*ACTIVITY*.
A complete answer lists every line of the entries below where the string "buffer" appears.

*DATA TO USE*.
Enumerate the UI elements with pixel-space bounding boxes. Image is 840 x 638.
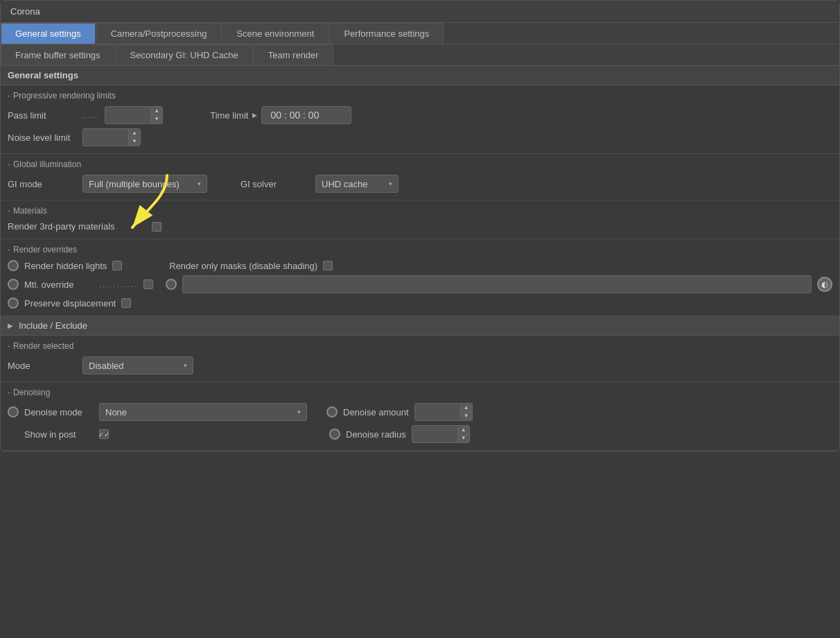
denoise-amount-up[interactable]: ▲: [461, 404, 472, 413]
time-limit-display[interactable]: 00 : 00 : 00: [261, 106, 351, 124]
tab-camera-postprocessing[interactable]: Camera/Postprocessing: [96, 23, 222, 44]
show-in-post-row: Show in post ✓ Denoise radius 1 ▲ ▼: [8, 425, 832, 443]
pass-limit-dots: ......: [82, 111, 99, 119]
gi-mode-dropdown[interactable]: Full (multiple bounces) ▾: [82, 175, 207, 193]
render-selected-section: Render selected Mode Disabled ▾: [1, 336, 839, 382]
tabs-row-2: Frame buffer settings Secondary GI: UHD …: [1, 44, 839, 66]
section-header: General settings: [1, 66, 839, 85]
time-limit-group: Time limit ▶ 00 : 00 : 00: [210, 106, 351, 124]
render-overrides-title: Render overrides: [8, 245, 832, 255]
render-selected-title: Render selected: [8, 341, 832, 351]
gi-mode-chevron-icon: ▾: [198, 180, 201, 187]
materials-section: Materials Render 3rd-party materials: [1, 200, 839, 239]
mtl-override-btn[interactable]: ◐: [817, 277, 832, 292]
progressive-section: Progressive rendering limits Pass limit …: [1, 85, 839, 154]
denoise-amount-down[interactable]: ▼: [461, 413, 472, 421]
tab-performance-settings[interactable]: Performance settings: [329, 23, 444, 44]
mtl-override-field[interactable]: [182, 275, 812, 293]
content-area: Progressive rendering limits Pass limit …: [1, 85, 839, 451]
noise-level-input[interactable]: 0: [83, 129, 128, 146]
include-exclude-label: Include / Exclude: [19, 320, 87, 331]
mtl-override-checkbox[interactable]: [143, 279, 153, 289]
pass-limit-row: Pass limit ...... 0 ▲ ▼ Time limit ▶ 00 …: [8, 106, 832, 124]
denoise-mode-label: Denoise mode: [24, 407, 94, 417]
materials-title: Materials: [8, 206, 832, 216]
render-3rd-party-checkbox[interactable]: [152, 222, 161, 232]
mtl-override-dots: ...........: [99, 280, 138, 288]
render-3rd-party-label: Render 3rd-party materials: [8, 221, 146, 232]
tab-team-render[interactable]: Team render: [254, 44, 333, 65]
denoise-amount-arrows: ▲ ▼: [460, 404, 472, 420]
render-only-masks-label: Render only masks (disable shading): [169, 261, 317, 271]
render-hidden-lights-row: Render hidden lights Render only masks (…: [8, 260, 832, 271]
noise-level-label: Noise level limit: [8, 132, 77, 143]
title-bar: Corona: [1, 1, 839, 23]
render-only-masks-checkbox[interactable]: [323, 261, 333, 270]
pass-limit-spinner[interactable]: 0 ▲ ▼: [105, 106, 163, 124]
render-selected-mode-label: Mode: [8, 361, 77, 371]
denoise-amount-input[interactable]: 0.65: [415, 404, 460, 420]
tab-general-settings[interactable]: General settings: [1, 23, 96, 44]
pass-limit-input[interactable]: 0: [105, 107, 150, 123]
progressive-title: Progressive rendering limits: [8, 91, 832, 101]
tab-scene-environment[interactable]: Scene environment: [222, 23, 329, 44]
show-in-post-label: Show in post: [24, 429, 94, 440]
denoise-radius-radio[interactable]: [329, 429, 340, 440]
time-limit-label: Time limit: [210, 110, 248, 121]
preserve-displacement-label: Preserve displacement: [24, 298, 116, 309]
show-in-post-spacer: [8, 429, 19, 440]
render-selected-mode-row: Mode Disabled ▾: [8, 356, 832, 374]
denoise-mode-radio[interactable]: [8, 406, 19, 417]
noise-level-arrows: ▲ ▼: [128, 129, 140, 146]
mtl-override-row: Mtl. override ........... ◐: [8, 275, 832, 293]
render-overrides-section: Render overrides Render hidden lights Re…: [1, 239, 839, 316]
main-window: Corona General settings Camera/Postproce…: [0, 0, 840, 451]
gi-mode-label: GI mode: [8, 179, 77, 189]
gi-mode-row: GI mode Full (multiple bounces) ▾ GI sol…: [8, 175, 832, 193]
denoise-amount-spinner[interactable]: 0.65 ▲ ▼: [414, 403, 473, 421]
mtl-override-radio[interactable]: [8, 279, 19, 290]
render-selected-mode-dropdown[interactable]: Disabled ▾: [82, 356, 193, 374]
noise-level-spinner[interactable]: 0 ▲ ▼: [82, 128, 141, 146]
noise-level-down[interactable]: ▼: [129, 138, 140, 146]
gi-solver-label: GI solver: [240, 179, 310, 189]
denoise-amount-radio[interactable]: [326, 406, 338, 417]
pass-limit-up[interactable]: ▲: [151, 107, 162, 116]
denoise-radius-down[interactable]: ▼: [458, 435, 469, 443]
show-in-post-checkbox[interactable]: ✓: [99, 429, 109, 439]
denoise-amount-label: Denoise amount: [343, 407, 409, 417]
include-exclude-arrow-icon: ▶: [8, 322, 13, 329]
pass-limit-down[interactable]: ▼: [151, 116, 162, 124]
gi-section: Global illumination GI mode Full (multip…: [1, 154, 839, 200]
gi-solver-chevron-icon: ▾: [389, 180, 392, 187]
render-hidden-lights-checkbox[interactable]: [112, 261, 122, 270]
gi-title: Global illumination: [8, 160, 832, 169]
denoising-section: Denoising Denoise mode None ▾ Denoise am…: [1, 382, 839, 451]
denoise-radius-label: Denoise radius: [346, 429, 406, 440]
tab-secondary-gi[interactable]: Secondary GI: UHD Cache: [116, 44, 253, 65]
noise-level-row: Noise level limit 0 ▲ ▼: [8, 128, 832, 146]
window-title: Corona: [10, 6, 40, 17]
denoise-radius-spinner[interactable]: 1 ▲ ▼: [412, 425, 470, 443]
preserve-displacement-row: Preserve displacement: [8, 298, 832, 309]
render-3rd-party-row: Render 3rd-party materials: [8, 221, 832, 232]
denoise-radius-up[interactable]: ▲: [458, 426, 469, 435]
render-selected-chevron-icon: ▾: [184, 362, 187, 369]
mtl-override-radio-2[interactable]: [166, 279, 177, 290]
preserve-displacement-radio[interactable]: [8, 298, 19, 309]
denoise-mode-chevron-icon: ▾: [297, 408, 301, 415]
preserve-displacement-checkbox[interactable]: [121, 298, 131, 308]
tabs-row-1: General settings Camera/Postprocessing S…: [1, 23, 839, 44]
pass-limit-arrows: ▲ ▼: [150, 107, 162, 123]
time-limit-arrow-icon: ▶: [252, 112, 257, 119]
tab-frame-buffer[interactable]: Frame buffer settings: [1, 44, 115, 65]
gi-solver-dropdown[interactable]: UHD cache ▾: [315, 175, 399, 193]
pass-limit-label: Pass limit: [8, 110, 77, 121]
denoise-radius-input[interactable]: 1: [412, 426, 457, 442]
render-hidden-lights-radio[interactable]: [8, 260, 19, 271]
mtl-override-label: Mtl. override: [24, 279, 94, 290]
include-exclude-row[interactable]: ▶ Include / Exclude: [1, 316, 839, 336]
denoise-mode-dropdown[interactable]: None ▾: [99, 403, 307, 421]
noise-level-up[interactable]: ▲: [129, 129, 140, 138]
denoise-mode-row: Denoise mode None ▾ Denoise amount 0.65 …: [8, 403, 832, 421]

*RESPONSE TO THE EXERCISE*.
tabs-row-2: Frame buffer settings Secondary GI: UHD …: [1, 44, 839, 66]
tab-frame-buffer[interactable]: Frame buffer settings: [1, 44, 115, 65]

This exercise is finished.